The older of two sons, he was born Harry Harmer Gesner in Oxnard, Calif., on April 28, 1925. His mother was an artist whose great-grandfather had served the Spanish and Mexican governments as head of the Santa Barbara presidio, and his father was an engineer who raced cars, flew planes and surfed in Hawaii with Duke Kahanamoku. When he landed a job at Douglas Aircraft, the family moved to Santa Monica.

Gesner developed an interest in architecture while delivering newspapers, admiring the varied design of the homes on his paper route. He later filled notebooks with sketches of European castles and cathedrals that he saw while serving in the Army during World War II.

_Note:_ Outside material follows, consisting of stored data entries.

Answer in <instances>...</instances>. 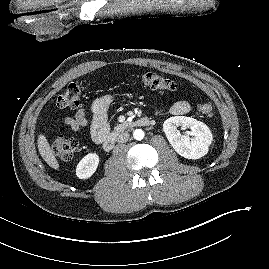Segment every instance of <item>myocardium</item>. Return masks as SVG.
Here are the masks:
<instances>
[{
    "label": "myocardium",
    "mask_w": 269,
    "mask_h": 269,
    "mask_svg": "<svg viewBox=\"0 0 269 269\" xmlns=\"http://www.w3.org/2000/svg\"><path fill=\"white\" fill-rule=\"evenodd\" d=\"M57 1H59V0H36V4L37 5H41V6H44V5H50V4H52V3H54V2H57Z\"/></svg>",
    "instance_id": "1"
}]
</instances>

According to Lisa Germany’s book “Houses of the Sundown Sea,” a survey of his career, Gesner was wounded during an artillery attack in the Hürtgen Forest of Germany, and nearly lost both legs to frostbite before being sent home in 1944 to recover. He went on to study at Yale University, where he audited an architecture class and made drawings that impressed Frank Lloyd Wright, who invited him to study at his school in Arizona.

Gesner turned him down, looking to develop his own style while apprenticing under an uncle in Santa Barbara who connected him with carpenters and stonemasons, craftsmen who taught him the fundamentals of construction.

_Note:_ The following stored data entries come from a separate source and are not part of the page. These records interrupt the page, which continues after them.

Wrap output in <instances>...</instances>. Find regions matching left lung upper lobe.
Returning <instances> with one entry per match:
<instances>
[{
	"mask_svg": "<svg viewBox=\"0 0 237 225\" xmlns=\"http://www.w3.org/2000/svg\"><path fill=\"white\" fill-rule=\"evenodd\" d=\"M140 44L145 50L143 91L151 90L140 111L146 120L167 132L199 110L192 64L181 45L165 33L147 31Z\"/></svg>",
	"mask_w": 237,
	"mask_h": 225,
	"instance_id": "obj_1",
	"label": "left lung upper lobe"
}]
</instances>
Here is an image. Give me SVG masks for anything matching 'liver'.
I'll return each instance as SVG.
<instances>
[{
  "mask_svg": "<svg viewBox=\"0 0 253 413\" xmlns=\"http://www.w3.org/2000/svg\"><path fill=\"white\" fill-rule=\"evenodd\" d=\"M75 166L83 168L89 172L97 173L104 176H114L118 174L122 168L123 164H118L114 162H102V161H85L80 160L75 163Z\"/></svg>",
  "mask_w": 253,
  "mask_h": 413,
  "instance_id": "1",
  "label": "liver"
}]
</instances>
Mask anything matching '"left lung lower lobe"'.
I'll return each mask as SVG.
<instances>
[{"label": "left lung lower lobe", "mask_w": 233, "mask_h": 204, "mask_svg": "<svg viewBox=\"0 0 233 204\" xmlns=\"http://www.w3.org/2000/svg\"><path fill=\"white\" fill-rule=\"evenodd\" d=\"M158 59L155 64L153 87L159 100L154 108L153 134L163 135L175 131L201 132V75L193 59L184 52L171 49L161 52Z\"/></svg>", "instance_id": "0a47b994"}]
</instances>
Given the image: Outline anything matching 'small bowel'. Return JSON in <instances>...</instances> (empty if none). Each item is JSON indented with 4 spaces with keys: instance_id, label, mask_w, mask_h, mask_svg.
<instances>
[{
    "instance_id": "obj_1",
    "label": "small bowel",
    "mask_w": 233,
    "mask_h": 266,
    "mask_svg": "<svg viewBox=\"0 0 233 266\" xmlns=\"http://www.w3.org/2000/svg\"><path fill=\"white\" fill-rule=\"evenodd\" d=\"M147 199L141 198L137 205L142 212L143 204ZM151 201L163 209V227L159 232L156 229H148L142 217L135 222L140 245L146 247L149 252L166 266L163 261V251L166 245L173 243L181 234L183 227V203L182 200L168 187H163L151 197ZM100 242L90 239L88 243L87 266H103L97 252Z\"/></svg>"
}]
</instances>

He designed an adobe home for his parents in Los Angeles, and in 1954 completed one of his first major commissions, a Hollywood bachelor pad for swimwear executive Fred Cole. Loosely inspired by traditional Polynesian huts, the home featured a steep roof design, bamboo curtains and a triangle-shaped swimming pool with a gas jet that sent flames shooting into the air. “In terms of notoriety,” Gesner said of the project, “it made my name well known.”

Gesner’s marriages to Audrey Hawthorne, Patty Townsend and Pat Alexander ended in divorce. In 1968, he attended a reception honoring one of his former high school classmates, actress Nan Martin, who was living in New York City and had a son, Casey Dolan, from a previous marriage. She later recalled that Gesner locked eyes with her from across the room and declared, “I have been waiting for you all my life.”

She soon packed her bags and moved in with him in California, where they married in 1969. Gesner built them a new home, the Sandcastle, which featured a large brick fireplace designed to reflect sound, so that Martin could give readings from the hearth. She died in 2010.

In addition to his stepson, of Port Townsend, Wash., survivors include a daughter from his first marriage, Tara Tanzer-Cartwright of Proctorsville, Vt.; a son from his third marriage, Jason Gesner of Berthoud, Colo.; a son from his fourth marriage, Zen Gesner of Malibu; and five grandchildren.

Gesner continued working into his 90s, developing a new windmill design and an eco-friendly structure called the Autonomous Tent, which is intended to endure heavy snows and high winds. He said he had no interest in retiring.

“I’m looking for a way to be reborn, you know, physically,” he told Vanity Fair in 2007, at age 82. “My father, he was fabulous. When he was dying, he was in his 80s. He’d had a massive heart attack, and I was there at his side, and he said to me, ‘Harry . . . I can’t wait for the next experience.’ That says it all.”